▶ [About this task] The lines from the start of the data through the line with "đánh giá vào" are to be returned verbatim; all later lines are to be omitted.

▶ [Data supplied]
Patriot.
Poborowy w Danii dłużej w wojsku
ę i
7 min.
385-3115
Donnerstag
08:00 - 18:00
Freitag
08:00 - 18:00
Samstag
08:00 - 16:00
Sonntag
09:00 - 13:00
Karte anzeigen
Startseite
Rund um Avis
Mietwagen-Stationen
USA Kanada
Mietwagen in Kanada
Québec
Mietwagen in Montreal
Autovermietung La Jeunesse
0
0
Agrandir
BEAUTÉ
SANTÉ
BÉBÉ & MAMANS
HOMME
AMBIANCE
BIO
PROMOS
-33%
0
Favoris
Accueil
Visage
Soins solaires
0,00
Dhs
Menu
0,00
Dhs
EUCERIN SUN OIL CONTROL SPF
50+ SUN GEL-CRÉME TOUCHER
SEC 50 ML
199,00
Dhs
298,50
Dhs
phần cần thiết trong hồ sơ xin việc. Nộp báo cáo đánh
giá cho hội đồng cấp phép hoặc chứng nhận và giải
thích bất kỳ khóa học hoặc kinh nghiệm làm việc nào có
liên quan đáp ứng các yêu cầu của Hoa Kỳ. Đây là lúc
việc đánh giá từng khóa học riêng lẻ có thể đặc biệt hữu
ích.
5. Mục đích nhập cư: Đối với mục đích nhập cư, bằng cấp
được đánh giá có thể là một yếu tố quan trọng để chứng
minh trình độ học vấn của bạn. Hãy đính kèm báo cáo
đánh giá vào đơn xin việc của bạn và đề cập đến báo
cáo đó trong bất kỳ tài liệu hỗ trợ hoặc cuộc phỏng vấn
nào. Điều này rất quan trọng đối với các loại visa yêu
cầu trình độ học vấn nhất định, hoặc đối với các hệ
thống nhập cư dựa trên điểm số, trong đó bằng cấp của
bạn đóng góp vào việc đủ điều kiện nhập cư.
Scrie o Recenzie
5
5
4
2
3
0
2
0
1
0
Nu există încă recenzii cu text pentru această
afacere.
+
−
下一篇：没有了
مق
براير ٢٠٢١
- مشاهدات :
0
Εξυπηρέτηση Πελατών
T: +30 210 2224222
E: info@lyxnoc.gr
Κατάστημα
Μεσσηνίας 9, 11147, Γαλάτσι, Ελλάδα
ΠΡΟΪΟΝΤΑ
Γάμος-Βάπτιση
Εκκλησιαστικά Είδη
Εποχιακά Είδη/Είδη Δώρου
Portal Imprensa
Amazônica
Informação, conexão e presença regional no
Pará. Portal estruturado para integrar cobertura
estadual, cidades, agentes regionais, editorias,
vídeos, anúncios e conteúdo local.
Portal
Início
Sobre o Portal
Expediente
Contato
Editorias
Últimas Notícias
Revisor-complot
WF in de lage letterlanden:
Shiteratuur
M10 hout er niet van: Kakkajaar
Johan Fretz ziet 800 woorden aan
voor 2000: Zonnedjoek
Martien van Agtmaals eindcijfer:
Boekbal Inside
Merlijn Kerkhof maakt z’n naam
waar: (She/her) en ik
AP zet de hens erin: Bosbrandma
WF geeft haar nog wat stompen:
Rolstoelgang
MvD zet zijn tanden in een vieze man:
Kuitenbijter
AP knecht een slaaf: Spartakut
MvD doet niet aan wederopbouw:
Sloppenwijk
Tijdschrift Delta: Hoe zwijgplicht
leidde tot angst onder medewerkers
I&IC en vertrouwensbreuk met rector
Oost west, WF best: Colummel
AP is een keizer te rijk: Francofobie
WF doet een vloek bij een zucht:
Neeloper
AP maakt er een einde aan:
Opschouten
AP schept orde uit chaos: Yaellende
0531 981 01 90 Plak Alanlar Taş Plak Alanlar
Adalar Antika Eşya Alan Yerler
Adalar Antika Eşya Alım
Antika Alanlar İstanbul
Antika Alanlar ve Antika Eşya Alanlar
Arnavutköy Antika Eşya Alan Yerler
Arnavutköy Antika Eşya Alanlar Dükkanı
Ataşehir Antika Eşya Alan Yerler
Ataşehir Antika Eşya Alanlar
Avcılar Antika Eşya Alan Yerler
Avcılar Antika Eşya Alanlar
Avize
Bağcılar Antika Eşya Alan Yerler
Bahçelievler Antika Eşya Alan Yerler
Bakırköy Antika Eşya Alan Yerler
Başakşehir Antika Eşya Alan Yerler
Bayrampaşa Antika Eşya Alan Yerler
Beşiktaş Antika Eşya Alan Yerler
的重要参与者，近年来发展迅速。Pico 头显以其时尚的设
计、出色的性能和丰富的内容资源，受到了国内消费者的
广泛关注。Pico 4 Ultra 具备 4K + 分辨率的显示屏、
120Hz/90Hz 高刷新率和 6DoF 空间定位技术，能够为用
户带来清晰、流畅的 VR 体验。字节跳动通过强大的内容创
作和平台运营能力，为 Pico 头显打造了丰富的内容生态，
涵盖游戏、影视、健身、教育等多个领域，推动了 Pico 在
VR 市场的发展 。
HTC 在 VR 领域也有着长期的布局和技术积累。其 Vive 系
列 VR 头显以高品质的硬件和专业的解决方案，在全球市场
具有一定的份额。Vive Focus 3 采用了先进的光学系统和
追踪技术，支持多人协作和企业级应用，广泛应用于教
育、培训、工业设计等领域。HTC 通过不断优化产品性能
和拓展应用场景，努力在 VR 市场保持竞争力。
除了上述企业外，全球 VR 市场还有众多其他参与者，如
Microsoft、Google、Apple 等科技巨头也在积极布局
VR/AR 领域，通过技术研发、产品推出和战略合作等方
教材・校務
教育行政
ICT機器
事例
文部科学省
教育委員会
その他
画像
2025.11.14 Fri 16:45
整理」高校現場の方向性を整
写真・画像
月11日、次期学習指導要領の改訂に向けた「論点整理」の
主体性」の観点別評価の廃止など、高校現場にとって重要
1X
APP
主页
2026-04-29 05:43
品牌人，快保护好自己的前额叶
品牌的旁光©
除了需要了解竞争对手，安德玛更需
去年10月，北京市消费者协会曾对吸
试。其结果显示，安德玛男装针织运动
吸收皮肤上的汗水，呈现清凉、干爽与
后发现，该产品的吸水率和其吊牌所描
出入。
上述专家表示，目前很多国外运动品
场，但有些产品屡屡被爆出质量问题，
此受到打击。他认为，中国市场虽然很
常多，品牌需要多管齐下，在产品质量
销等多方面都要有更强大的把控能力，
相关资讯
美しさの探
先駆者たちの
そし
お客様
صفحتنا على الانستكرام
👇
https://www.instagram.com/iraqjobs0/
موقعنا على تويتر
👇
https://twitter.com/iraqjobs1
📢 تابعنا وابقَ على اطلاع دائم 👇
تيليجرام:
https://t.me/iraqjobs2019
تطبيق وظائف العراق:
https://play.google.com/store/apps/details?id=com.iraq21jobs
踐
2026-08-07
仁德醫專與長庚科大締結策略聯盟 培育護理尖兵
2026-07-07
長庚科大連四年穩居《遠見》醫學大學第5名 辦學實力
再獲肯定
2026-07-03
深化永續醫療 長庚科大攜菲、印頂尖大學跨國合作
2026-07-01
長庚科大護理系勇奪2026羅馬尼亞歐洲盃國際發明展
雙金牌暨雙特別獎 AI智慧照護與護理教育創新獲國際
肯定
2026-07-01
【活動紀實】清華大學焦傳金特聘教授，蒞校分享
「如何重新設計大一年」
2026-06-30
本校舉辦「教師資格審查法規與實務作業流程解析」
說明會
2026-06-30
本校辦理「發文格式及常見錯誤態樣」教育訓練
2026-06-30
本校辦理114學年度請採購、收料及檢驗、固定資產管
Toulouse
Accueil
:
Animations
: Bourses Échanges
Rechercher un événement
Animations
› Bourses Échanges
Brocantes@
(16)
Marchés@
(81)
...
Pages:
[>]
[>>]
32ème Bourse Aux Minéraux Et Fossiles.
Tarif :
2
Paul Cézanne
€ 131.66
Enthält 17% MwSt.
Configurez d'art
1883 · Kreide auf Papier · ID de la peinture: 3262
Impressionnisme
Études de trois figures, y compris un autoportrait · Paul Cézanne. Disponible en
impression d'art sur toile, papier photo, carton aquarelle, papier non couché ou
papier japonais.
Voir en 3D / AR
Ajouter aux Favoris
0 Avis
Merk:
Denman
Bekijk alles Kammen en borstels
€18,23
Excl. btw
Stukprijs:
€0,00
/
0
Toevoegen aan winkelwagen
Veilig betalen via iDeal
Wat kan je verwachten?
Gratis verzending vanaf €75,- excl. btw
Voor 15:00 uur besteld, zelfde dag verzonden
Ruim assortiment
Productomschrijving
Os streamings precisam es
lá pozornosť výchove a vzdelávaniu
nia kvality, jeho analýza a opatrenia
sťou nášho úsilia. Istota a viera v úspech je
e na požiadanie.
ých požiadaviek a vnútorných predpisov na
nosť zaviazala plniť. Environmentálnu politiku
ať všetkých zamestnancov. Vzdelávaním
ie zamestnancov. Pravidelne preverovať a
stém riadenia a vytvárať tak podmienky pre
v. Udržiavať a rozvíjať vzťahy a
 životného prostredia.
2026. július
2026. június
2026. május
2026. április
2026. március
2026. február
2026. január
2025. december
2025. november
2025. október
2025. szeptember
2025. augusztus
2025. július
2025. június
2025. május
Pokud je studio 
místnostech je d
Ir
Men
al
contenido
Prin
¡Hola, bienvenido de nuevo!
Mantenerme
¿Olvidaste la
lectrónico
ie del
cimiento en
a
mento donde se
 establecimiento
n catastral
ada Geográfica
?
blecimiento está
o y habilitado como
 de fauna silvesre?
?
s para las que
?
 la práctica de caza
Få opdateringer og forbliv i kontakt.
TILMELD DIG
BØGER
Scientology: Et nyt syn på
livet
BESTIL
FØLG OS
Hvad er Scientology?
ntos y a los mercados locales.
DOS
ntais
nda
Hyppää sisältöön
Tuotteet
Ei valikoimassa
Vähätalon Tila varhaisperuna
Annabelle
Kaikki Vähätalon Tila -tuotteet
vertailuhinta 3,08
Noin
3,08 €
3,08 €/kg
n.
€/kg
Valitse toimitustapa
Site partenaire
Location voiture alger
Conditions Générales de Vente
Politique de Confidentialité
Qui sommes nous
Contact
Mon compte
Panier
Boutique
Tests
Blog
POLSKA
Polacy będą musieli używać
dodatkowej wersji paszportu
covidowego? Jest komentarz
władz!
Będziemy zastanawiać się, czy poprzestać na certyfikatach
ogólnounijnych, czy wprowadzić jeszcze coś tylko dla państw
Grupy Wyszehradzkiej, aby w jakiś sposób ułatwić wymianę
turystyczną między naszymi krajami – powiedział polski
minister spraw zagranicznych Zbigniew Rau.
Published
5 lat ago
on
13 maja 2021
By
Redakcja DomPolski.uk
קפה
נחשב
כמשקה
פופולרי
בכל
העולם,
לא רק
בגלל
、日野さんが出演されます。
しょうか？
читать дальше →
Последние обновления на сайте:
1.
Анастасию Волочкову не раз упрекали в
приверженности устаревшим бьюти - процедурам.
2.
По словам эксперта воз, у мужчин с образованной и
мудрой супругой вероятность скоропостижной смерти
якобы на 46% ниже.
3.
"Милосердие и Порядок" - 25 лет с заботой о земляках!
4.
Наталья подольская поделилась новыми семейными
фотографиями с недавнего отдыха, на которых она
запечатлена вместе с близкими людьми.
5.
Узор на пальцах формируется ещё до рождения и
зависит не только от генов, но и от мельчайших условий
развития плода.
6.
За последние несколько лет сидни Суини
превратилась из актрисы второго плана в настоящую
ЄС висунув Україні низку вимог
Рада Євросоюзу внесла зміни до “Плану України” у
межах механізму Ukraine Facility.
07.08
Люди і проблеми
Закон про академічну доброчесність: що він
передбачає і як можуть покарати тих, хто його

▶ [Task response]
Patriot.
Poborowy w Danii dłużej w wojsku
ę i
7 min.
385-3115
Donnerstag
08:00 - 18:00
Freitag
08:00 - 18:00
Samstag
08:00 - 16:00
Sonntag
09:00 - 13:00
Karte anzeigen
Startseite
Rund um Avis
Mietwagen-Stationen
USA Kanada
Mietwagen in Kanada
Québec
Mietwagen in Montreal
Autovermietung La Jeunesse
0
0
Agrandir
BEAUTÉ
SANTÉ
BÉBÉ & MAMANS
HOMME
AMBIANCE
BIO
PROMOS
-33%
0
Favoris
Accueil
Visage
Soins solaires
0,00
Dhs
Menu
0,00
Dhs
EUCERIN SUN OIL CONTROL SPF
50+ SUN GEL-CRÉME TOUCHER
SEC 50 ML
199,00
Dhs
298,50
Dhs
phần cần thiết trong hồ sơ xin việc. Nộp báo cáo đánh
giá cho hội đồng cấp phép hoặc chứng nhận và giải
thích bất kỳ khóa học hoặc kinh nghiệm làm việc nào có
liên quan đáp ứng các yêu cầu của Hoa Kỳ. Đây là lúc
việc đánh giá từng khóa học riêng lẻ có thể đặc biệt hữu
ích.
5. Mục đích nhập cư: Đối với mục đích nhập cư, bằng cấp
được đánh giá có thể là một yếu tố quan trọng để chứng
minh trình độ học vấn của bạn. Hãy đính kèm báo cáo
đánh giá vào đơn xin việc của bạn và đề cập đến báo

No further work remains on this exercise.